September 13, 2017
THE DEPARTMENT of Energy (DoE) has
met with officials of the National Grid Corporation of the Philippines (NGCP)
to assess the reserved power available to the privately owned grid operator as
part of “ancillary services” it is providing to consumers.
“We asked for an accounting of where
the ancillary services are,” DoE Secretary Alfonso G. Cusi told reporters. He
was referring to where NGCP is sourcing reserved power supply, which he said
should not be coming from the same generation plants that also serve the
distribution utilities.
Ancillary services broadly cover
transmission reserve capacity that is needed to maintain the power quality,
reliability, and security of the grid.
Mr. Cusi said an unscheduled outage
in a power plant from which a utility draws its supply means the grid operator
will also lose its source of reserves if these come from the same “bucket.”

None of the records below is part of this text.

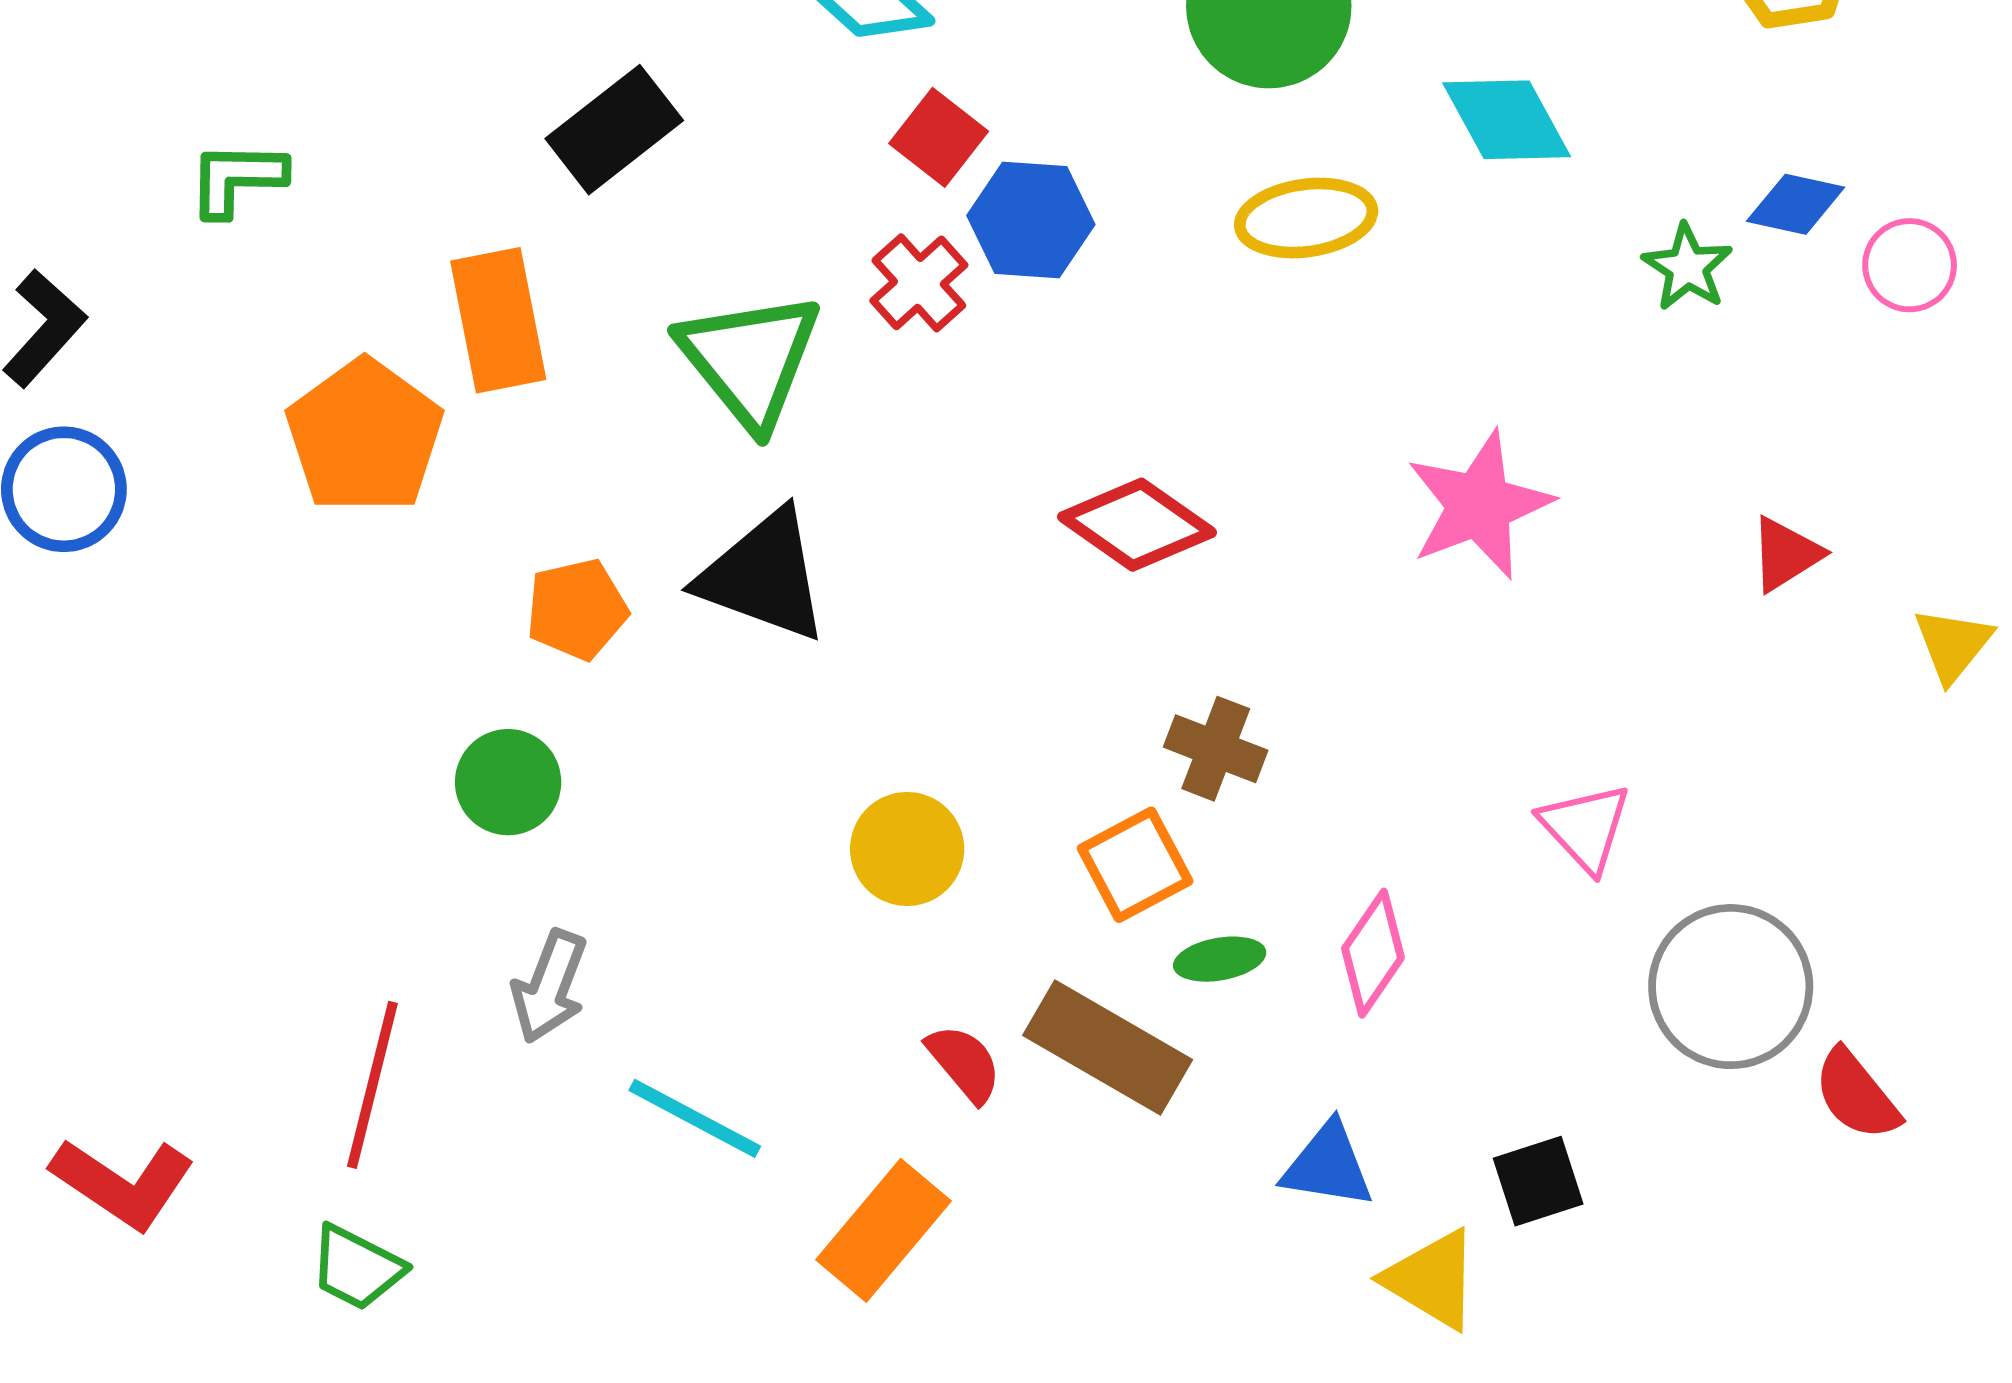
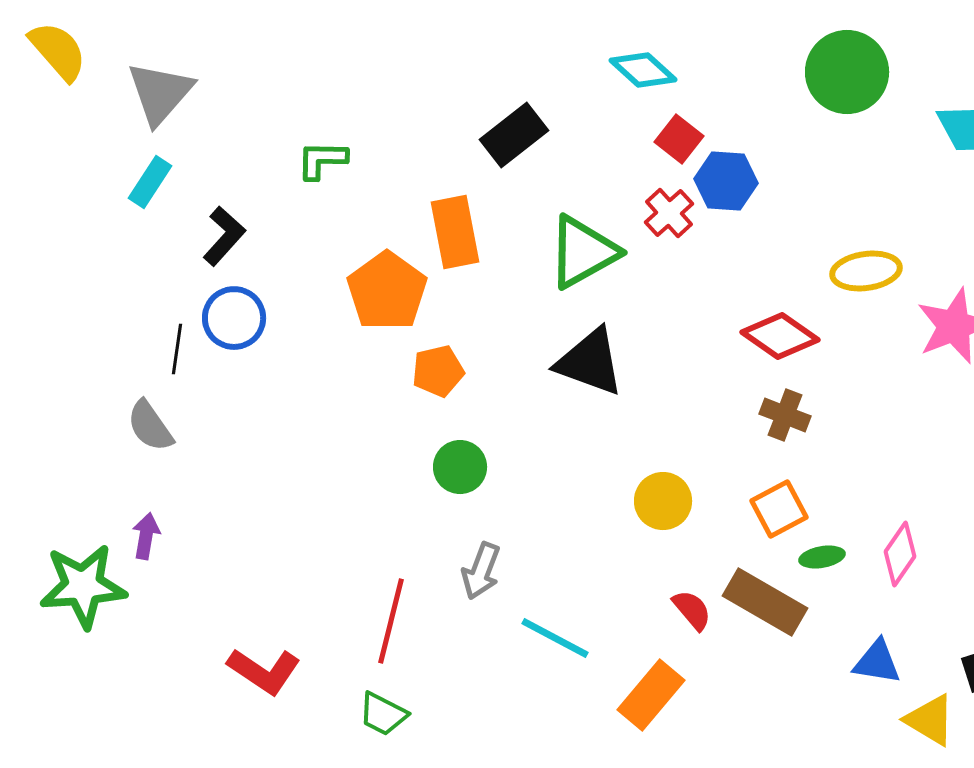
yellow ellipse: (1306, 218) -> (866, 271), moved
green triangle: (750, 360) -> (583, 252), turned 40
orange pentagon: (577, 609) -> (438, 371), moved
brown cross: (1216, 749) -> (785, 415), moved

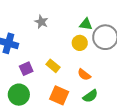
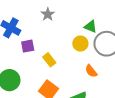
purple square: (26, 69) -> (28, 46), moved
orange semicircle: (84, 75) -> (91, 71), moved

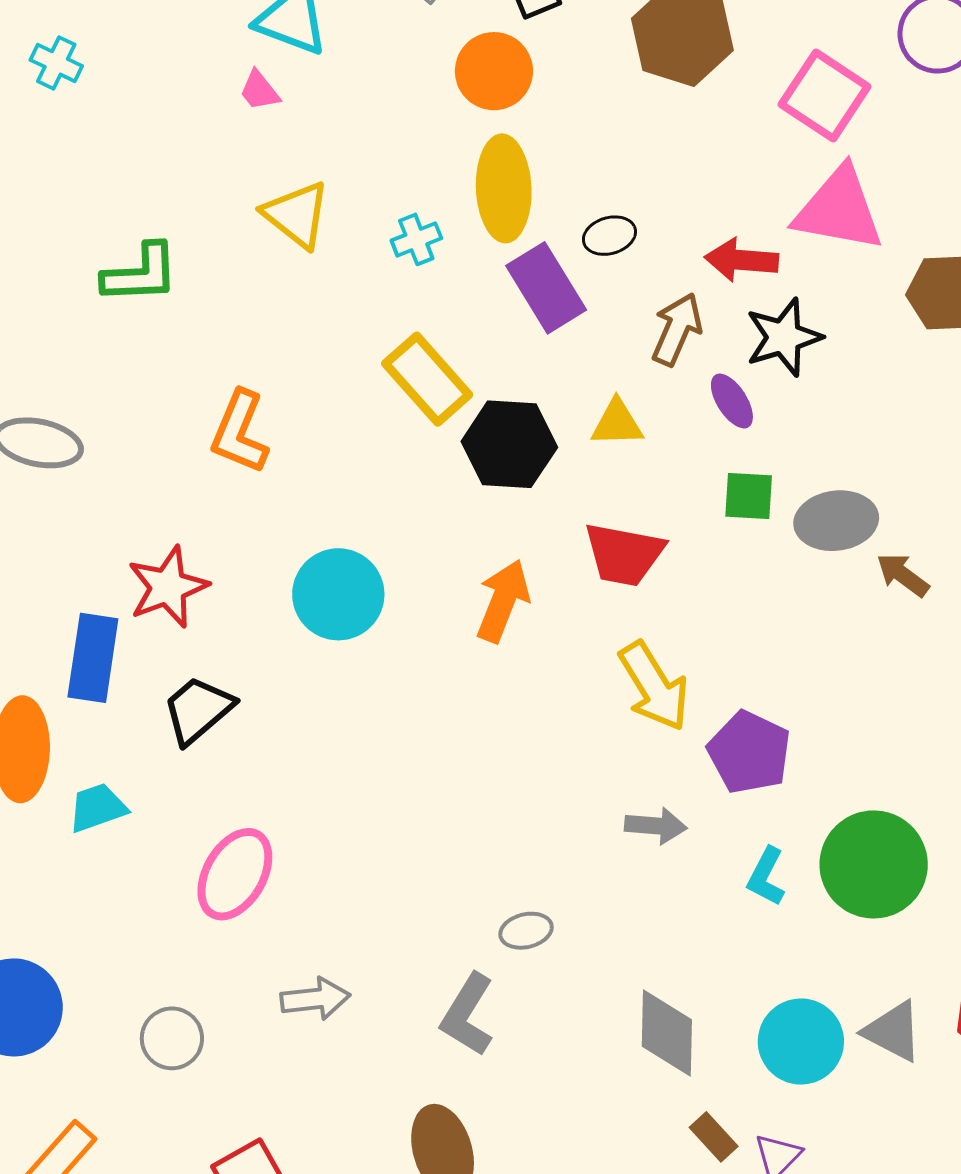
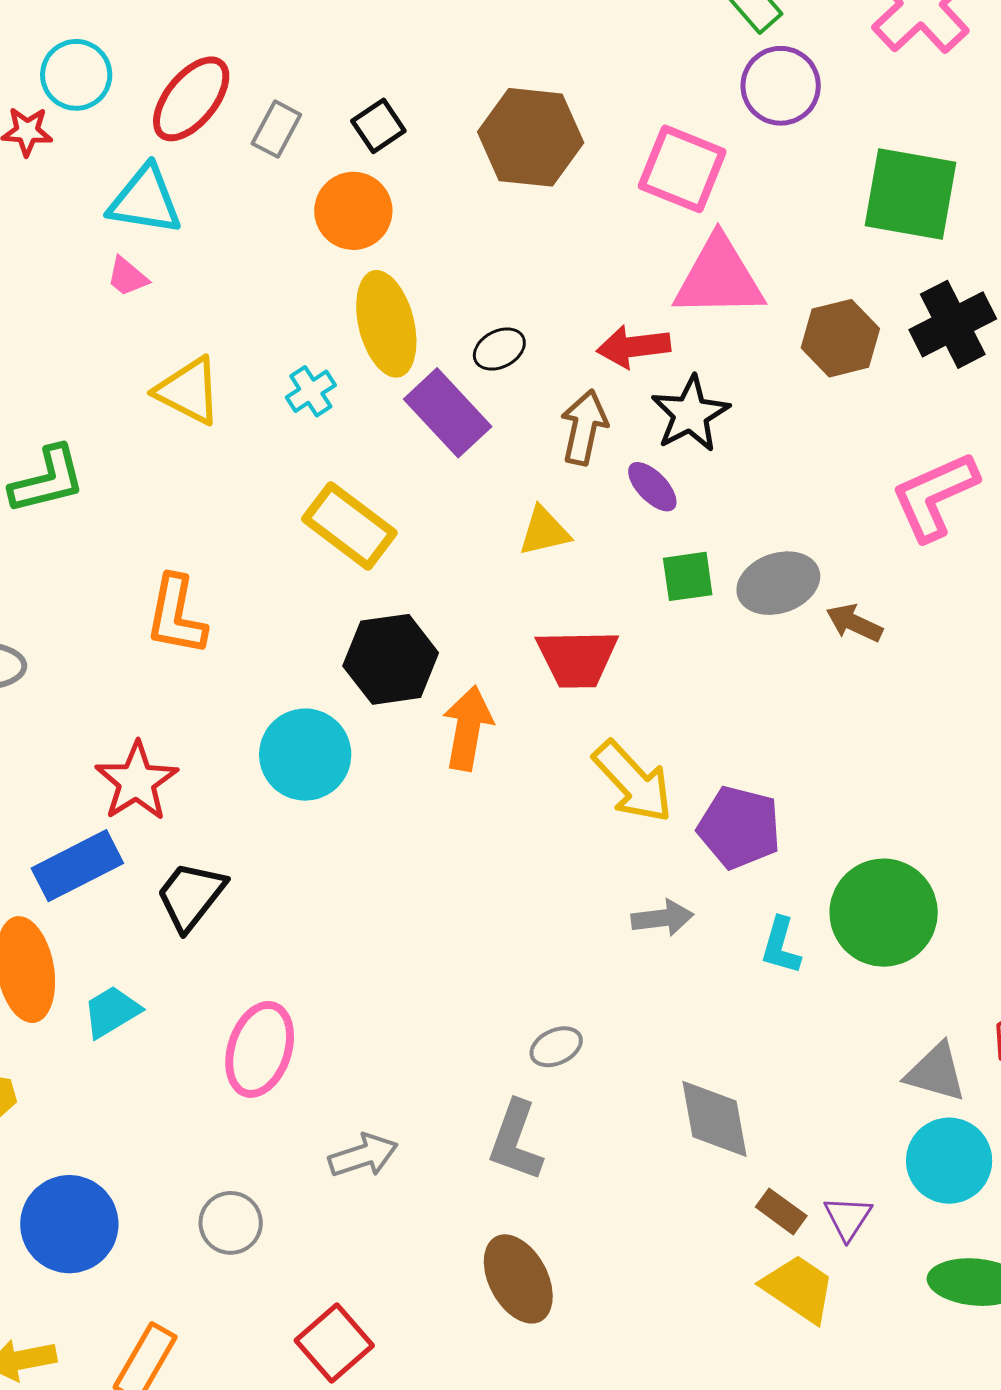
black hexagon: (509, 444) -> (391, 659), moved
blue rectangle: (93, 658) -> (77, 866), turned 66
cyan circle: (801, 1042) -> (949, 1161), moved

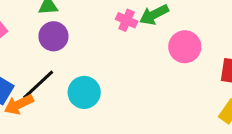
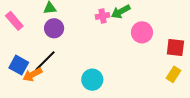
pink cross: (127, 20) -> (103, 16), turned -32
cyan circle: (84, 92) -> (92, 80), moved

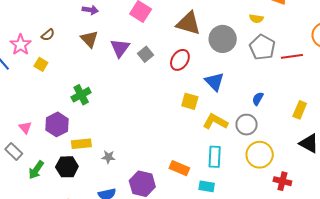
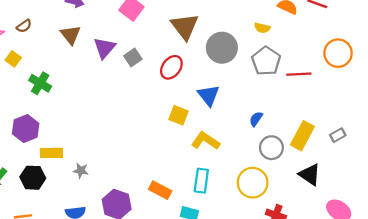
brown triangle: (188, 23) -> (185, 27), turned 32
green cross: (81, 95) -> (40, 83), moved, turned -36
yellow rectangle: (300, 110) -> (302, 136), size x1.4
gray circle: (247, 125) -> (271, 148), moved

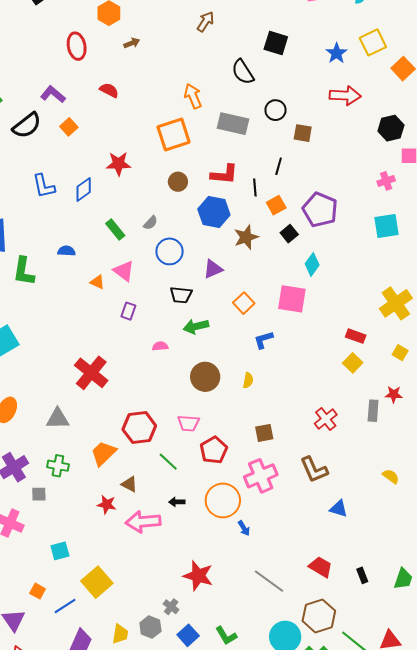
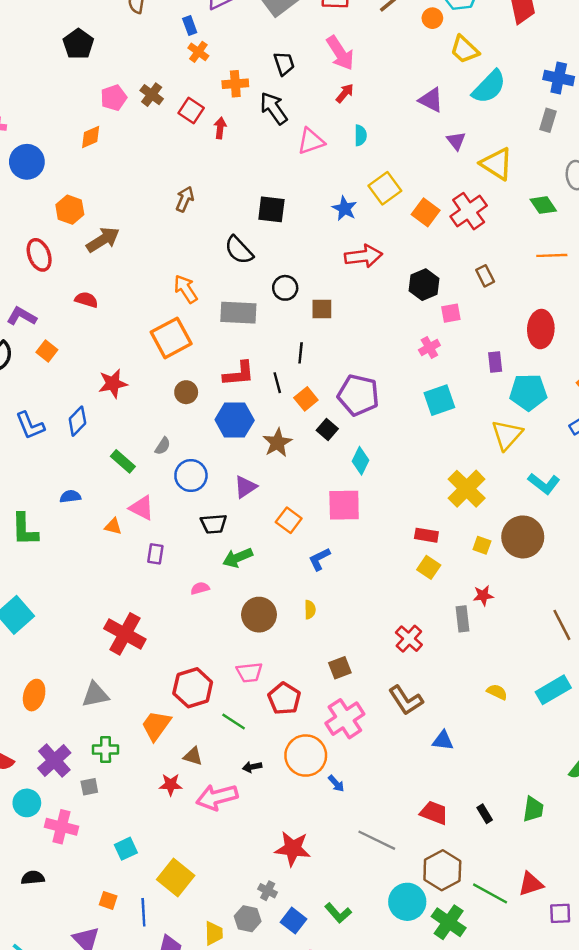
brown arrow: (132, 43) -> (103, 240), size x1.8
blue line: (65, 606) -> (143, 912), turned -50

“We need to have our electricity
supply to really be reliable, sustainable,” he said.
Mr. Cusi said the discussions were a
“breakthrough” but acknowledged that “We need another meeting.”
“There are scheduled meetings and we
set a timeline until the end of the month,” he said, adding that the two sides
are willing to resolve the issue on ancillary services that would entail cost
to NGCP.
“DoE is working to protect the
interest of the consumers. We have to be transparent about it. So the consumers
ought to know the expectations,” he said.
NGCP has layers of reserved energy
that it uses to stabilize the fluctuating power demanded from the electricity
grid.
A frequency regulating reserve is
the standard operating requirement to maintain a balance between available
capacity and system demand. The regulating reserve is ideally equivalent to 4% of
the demand for the hour.
On top of the regulating reserve,
NGCP also maintains a contingency reserve that it allocates to immediately
answer any reduction in supply when the largest power generating unit online
fails to deliver.
Aside from these reserves, the
operator also maintains a dispatchable reserve that is readily available to
replenish lost contingency reserve.
When these reserves fall below ideal
levels, NGCP issues a “yellow alert,” which is downgraded to a “red alert” when
the supply situation worsens.
NGCP previously said it would
continue to pursue its mandate of finding ancillary services, which in the past
had been pooled together with supply.